Task to carry out – Below are records; reply with nothing but the number of lines in them that contain "Material".

Source information –
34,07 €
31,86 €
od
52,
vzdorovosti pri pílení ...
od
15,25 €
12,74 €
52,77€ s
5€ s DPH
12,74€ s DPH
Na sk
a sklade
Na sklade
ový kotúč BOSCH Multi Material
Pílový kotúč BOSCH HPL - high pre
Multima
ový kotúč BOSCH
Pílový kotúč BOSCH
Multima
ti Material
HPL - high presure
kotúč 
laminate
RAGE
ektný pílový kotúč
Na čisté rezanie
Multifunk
==
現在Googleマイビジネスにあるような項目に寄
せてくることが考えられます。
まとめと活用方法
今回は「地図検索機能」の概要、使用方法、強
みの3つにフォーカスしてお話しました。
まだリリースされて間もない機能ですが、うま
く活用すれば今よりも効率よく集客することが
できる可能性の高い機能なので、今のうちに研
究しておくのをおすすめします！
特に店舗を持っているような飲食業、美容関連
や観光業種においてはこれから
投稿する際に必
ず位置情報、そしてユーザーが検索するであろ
--
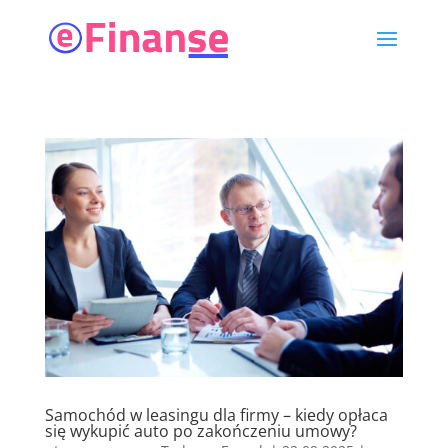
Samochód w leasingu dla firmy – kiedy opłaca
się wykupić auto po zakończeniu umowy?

Exercise answer – 2